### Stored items
[Start of section]

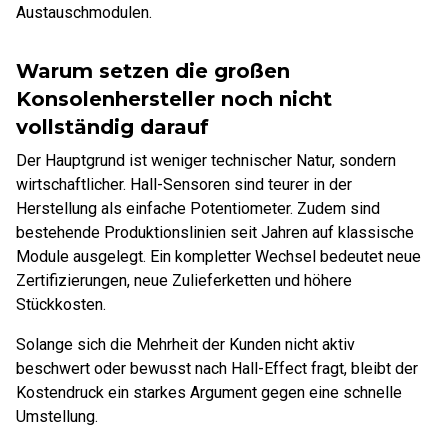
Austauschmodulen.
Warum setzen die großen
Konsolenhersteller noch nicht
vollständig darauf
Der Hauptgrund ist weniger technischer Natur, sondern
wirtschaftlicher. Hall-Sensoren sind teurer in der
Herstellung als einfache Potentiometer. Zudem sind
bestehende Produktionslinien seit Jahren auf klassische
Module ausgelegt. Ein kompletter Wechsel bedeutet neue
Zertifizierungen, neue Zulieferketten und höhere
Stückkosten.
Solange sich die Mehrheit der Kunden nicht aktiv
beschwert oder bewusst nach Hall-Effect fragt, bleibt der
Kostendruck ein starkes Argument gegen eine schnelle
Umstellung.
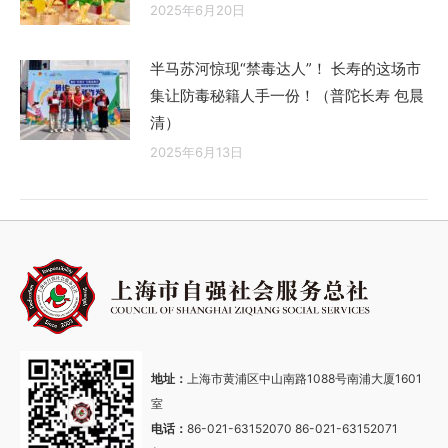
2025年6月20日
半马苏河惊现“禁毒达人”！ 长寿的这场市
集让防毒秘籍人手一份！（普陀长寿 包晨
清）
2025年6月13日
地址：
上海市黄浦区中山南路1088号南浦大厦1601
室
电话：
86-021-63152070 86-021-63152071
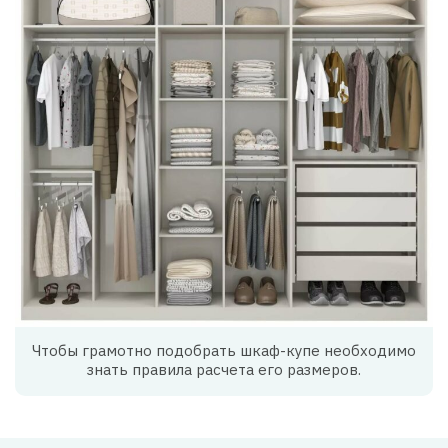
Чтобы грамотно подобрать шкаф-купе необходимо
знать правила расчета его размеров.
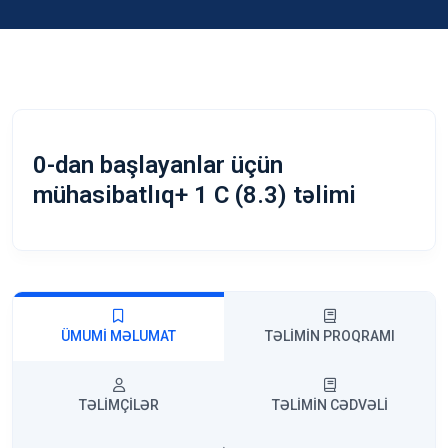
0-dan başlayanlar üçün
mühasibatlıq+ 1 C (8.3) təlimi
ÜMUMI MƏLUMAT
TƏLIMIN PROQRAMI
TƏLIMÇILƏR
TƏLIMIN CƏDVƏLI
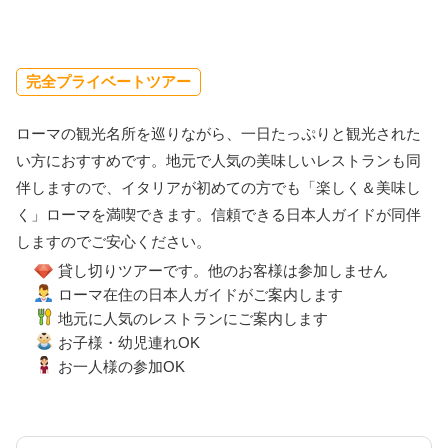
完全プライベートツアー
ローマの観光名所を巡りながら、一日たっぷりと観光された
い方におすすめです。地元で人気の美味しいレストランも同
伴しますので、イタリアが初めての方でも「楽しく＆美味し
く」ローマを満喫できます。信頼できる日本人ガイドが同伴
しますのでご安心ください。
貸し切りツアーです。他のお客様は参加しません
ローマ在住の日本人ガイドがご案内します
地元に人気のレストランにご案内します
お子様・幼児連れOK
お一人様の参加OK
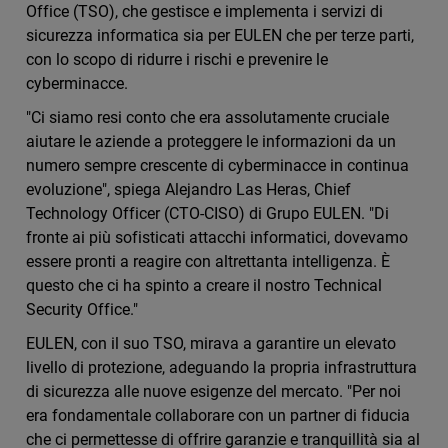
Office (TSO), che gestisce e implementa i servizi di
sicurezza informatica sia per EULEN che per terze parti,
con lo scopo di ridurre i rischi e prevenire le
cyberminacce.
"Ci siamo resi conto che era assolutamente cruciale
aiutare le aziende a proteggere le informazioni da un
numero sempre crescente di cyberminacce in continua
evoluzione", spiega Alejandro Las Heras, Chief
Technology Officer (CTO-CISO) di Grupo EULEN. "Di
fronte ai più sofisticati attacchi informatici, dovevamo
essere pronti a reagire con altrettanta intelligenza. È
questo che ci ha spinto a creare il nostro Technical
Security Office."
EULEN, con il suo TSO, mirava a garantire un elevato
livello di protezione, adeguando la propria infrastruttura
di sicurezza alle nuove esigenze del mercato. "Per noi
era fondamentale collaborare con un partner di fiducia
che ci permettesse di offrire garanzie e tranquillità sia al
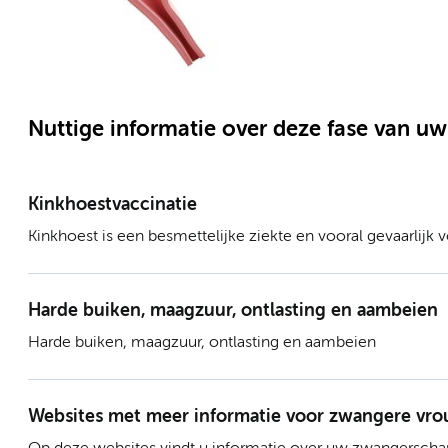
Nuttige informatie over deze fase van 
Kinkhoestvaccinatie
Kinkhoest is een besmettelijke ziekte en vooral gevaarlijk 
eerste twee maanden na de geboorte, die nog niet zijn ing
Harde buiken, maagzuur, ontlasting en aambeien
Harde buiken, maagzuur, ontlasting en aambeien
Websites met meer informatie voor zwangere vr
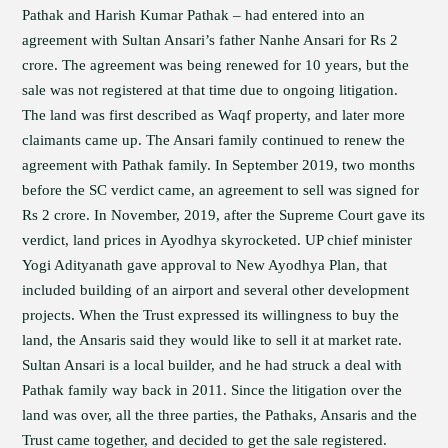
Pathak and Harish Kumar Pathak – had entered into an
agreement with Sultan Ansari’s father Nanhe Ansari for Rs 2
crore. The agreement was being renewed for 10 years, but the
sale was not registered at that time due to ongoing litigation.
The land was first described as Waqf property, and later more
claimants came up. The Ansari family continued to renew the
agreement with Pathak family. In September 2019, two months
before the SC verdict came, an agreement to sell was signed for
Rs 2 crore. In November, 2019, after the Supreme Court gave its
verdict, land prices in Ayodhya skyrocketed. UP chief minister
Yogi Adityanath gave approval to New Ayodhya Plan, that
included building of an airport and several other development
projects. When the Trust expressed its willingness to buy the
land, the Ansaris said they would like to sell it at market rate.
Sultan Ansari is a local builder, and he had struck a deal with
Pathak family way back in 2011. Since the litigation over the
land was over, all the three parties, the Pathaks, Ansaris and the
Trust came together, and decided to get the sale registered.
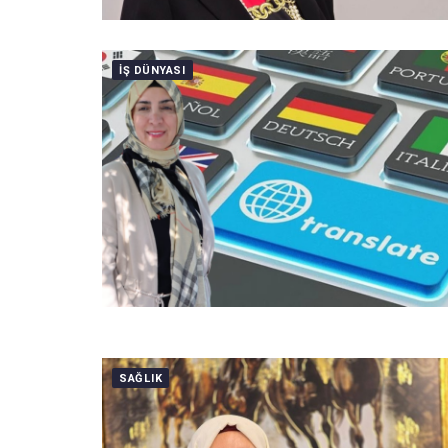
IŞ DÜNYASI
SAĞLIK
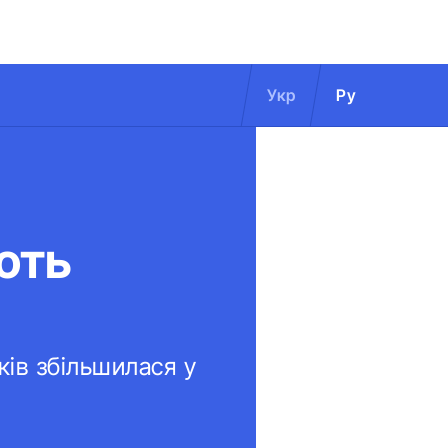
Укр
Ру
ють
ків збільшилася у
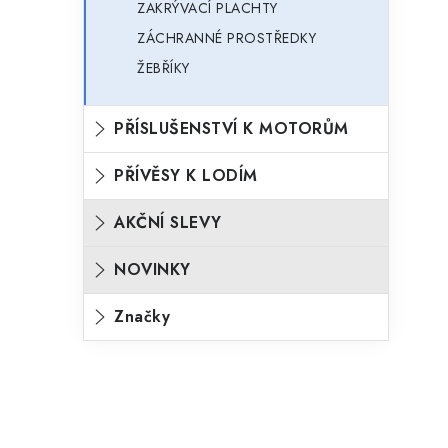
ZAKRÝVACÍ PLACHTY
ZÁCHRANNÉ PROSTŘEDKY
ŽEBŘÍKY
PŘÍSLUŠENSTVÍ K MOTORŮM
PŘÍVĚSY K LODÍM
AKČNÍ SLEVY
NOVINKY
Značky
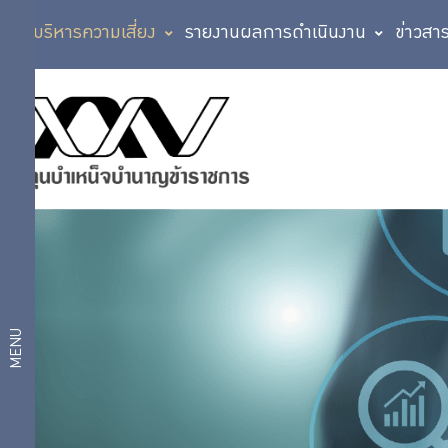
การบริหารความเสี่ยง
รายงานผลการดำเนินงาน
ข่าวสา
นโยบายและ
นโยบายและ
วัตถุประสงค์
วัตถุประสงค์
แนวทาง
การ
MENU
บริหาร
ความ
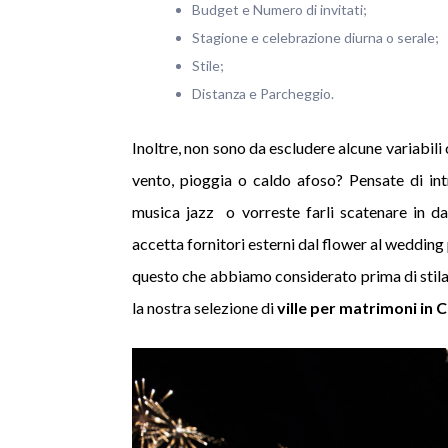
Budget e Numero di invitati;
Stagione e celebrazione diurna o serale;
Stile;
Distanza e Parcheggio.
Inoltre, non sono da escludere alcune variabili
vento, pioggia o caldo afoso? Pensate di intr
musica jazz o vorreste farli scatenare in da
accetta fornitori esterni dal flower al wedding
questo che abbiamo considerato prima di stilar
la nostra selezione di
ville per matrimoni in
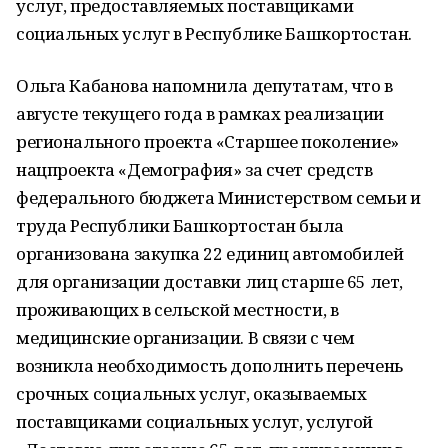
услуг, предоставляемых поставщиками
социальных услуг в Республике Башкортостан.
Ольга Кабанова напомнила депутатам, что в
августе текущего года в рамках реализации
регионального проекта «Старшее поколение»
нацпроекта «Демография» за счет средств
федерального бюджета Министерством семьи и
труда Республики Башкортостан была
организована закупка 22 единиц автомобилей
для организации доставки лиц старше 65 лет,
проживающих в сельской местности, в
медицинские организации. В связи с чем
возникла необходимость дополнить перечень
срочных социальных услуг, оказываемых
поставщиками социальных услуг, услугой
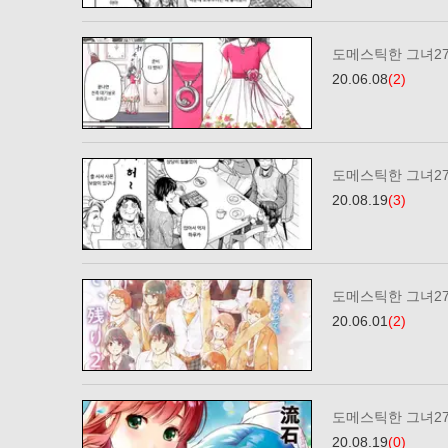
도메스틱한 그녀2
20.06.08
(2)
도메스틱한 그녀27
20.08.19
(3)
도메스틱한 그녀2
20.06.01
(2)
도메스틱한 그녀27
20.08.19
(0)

[End of section]

### Exercise prompt
When a line in the records above contains the word "организации", copy it.

### Result for this task
для организации доставки лиц старше 65 лет,
медицинские организации. В связи с чем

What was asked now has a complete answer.